Will do. I'm not a hardware rendering guy so I can't really imagine how memory bandwidth would be involved here. The game should be doing more or less the same thing regardless of resolution I would think?

That said between this and cross checking my 3dmark results against my old spreadsheet, I noticed that I apparently had ECC enabled during testing so I'll need to disable that and try again. (The timings were CL2 and 1T command rate so at least that much was right.) Added bios screenshots in case you want to check my work. Will report back with new numbers tomorrow.

I'm not either, at all. And maybe someone besides us read my suggestion and snickered a bit. But what I'm going for is maybe SDRAM doesn't have enough bandwidth to support the 2nd CPU and AGP hogging it up at the same time? Of course, driver super-regression is also possible (and maybe even more likely!) Those were just the 2 things that popped into my head at 5am or so.

Blzut3 wrote:

Just more data with a consumer card. The only other AGP cards I have on had are the All-in-Wonder 8500 and 8500DV. (Well those and the GF4 which as I stated has bad memory chips now so I just use it as a sacrificial card.)

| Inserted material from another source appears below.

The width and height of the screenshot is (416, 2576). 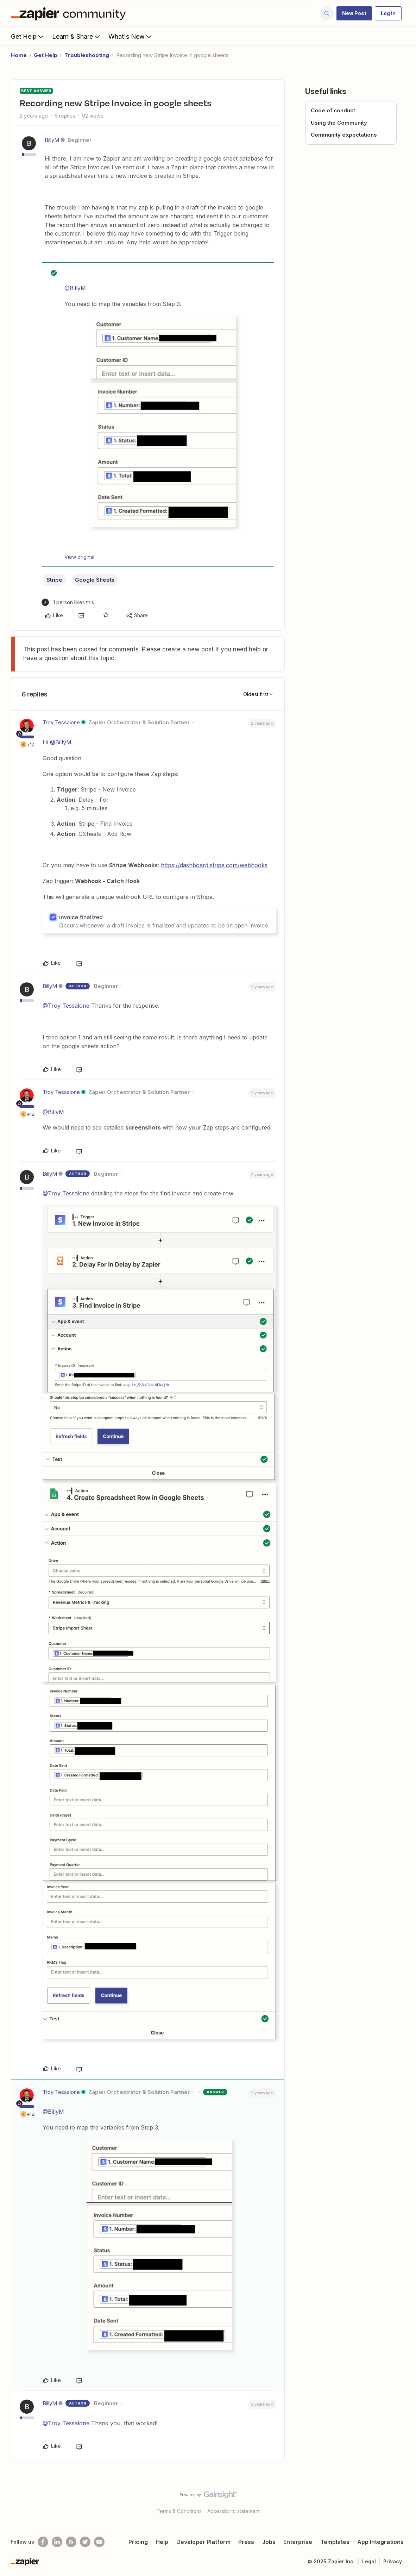 I want to click on Templates, so click(x=334, y=2541).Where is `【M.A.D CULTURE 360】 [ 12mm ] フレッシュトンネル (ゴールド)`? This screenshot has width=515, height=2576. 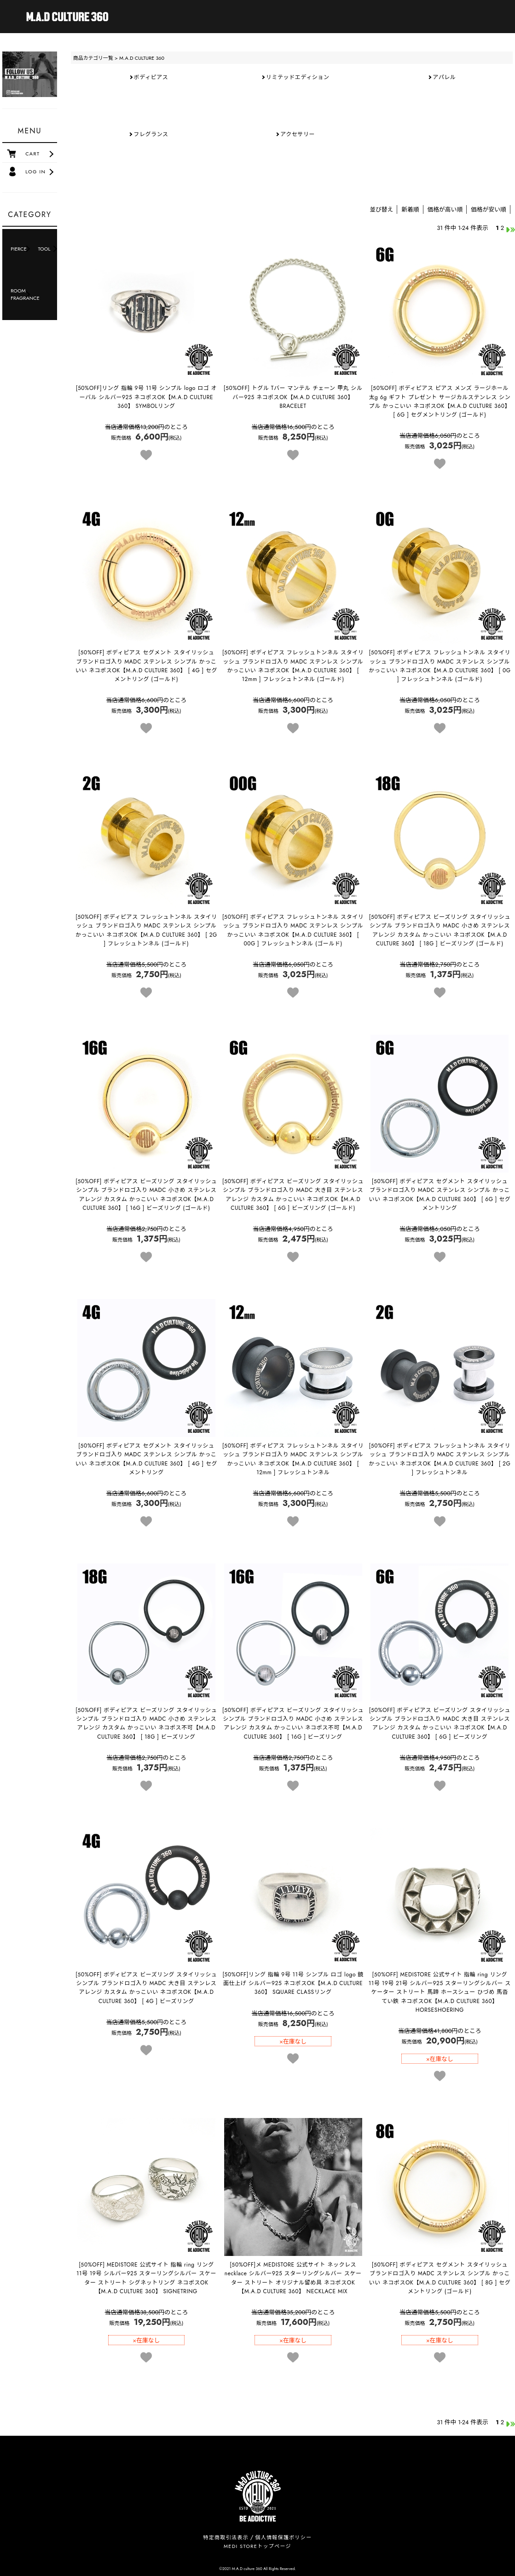
【M.A.D CULTURE 360】 [ 12mm ] フレッシュトンネル (ゴールド) is located at coordinates (293, 665).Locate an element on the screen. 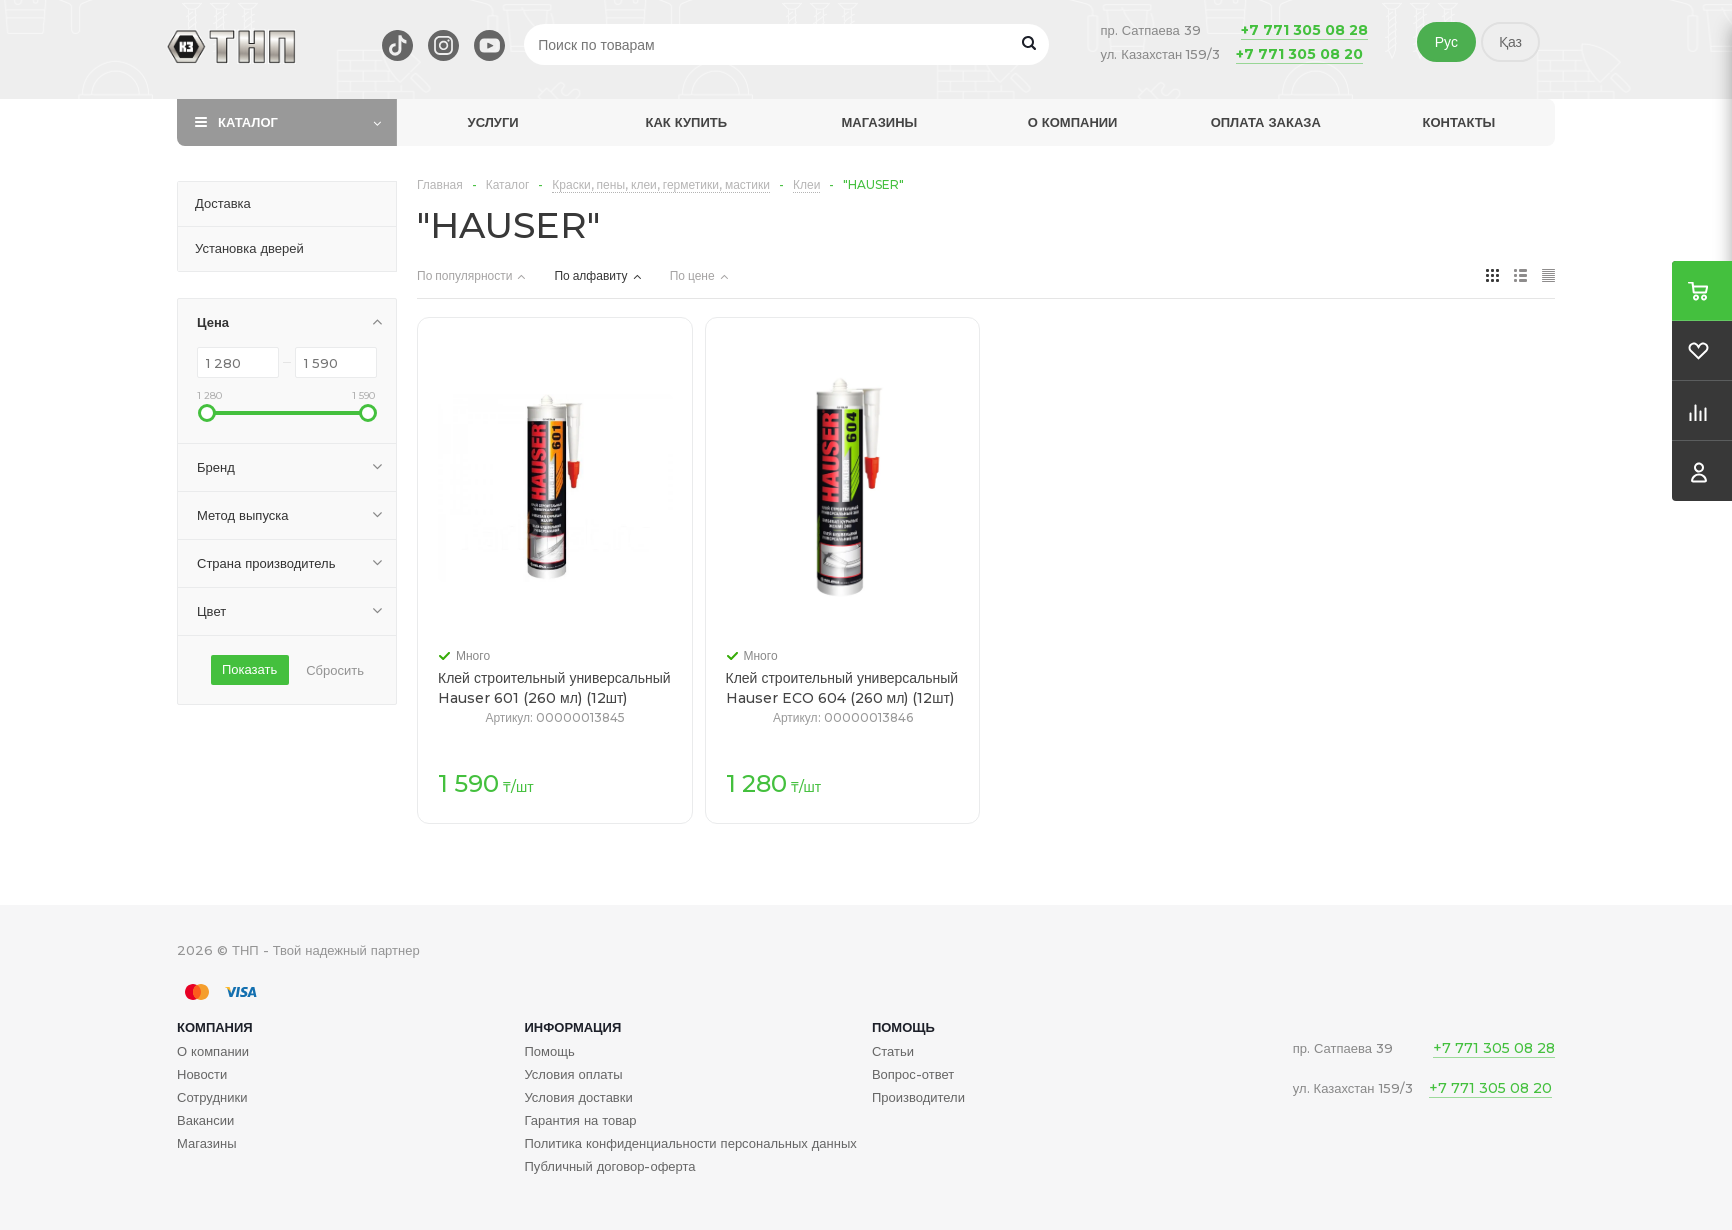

The full speed 8500 is currently in my old Coppermine build paired with a Vortex 2 so it covers the stuff that the Tualatin can't including TruForm.

I don't really intend to run XP on it full time since XP can take a lot newer hardware. Full disclosure I did substitute in a Seagate 100GB 2.5" 7200rpm SATA HDD for this testing.

Oh I meant which OSs will you be installing, since I thought you were switching 😀 Nevermind, then.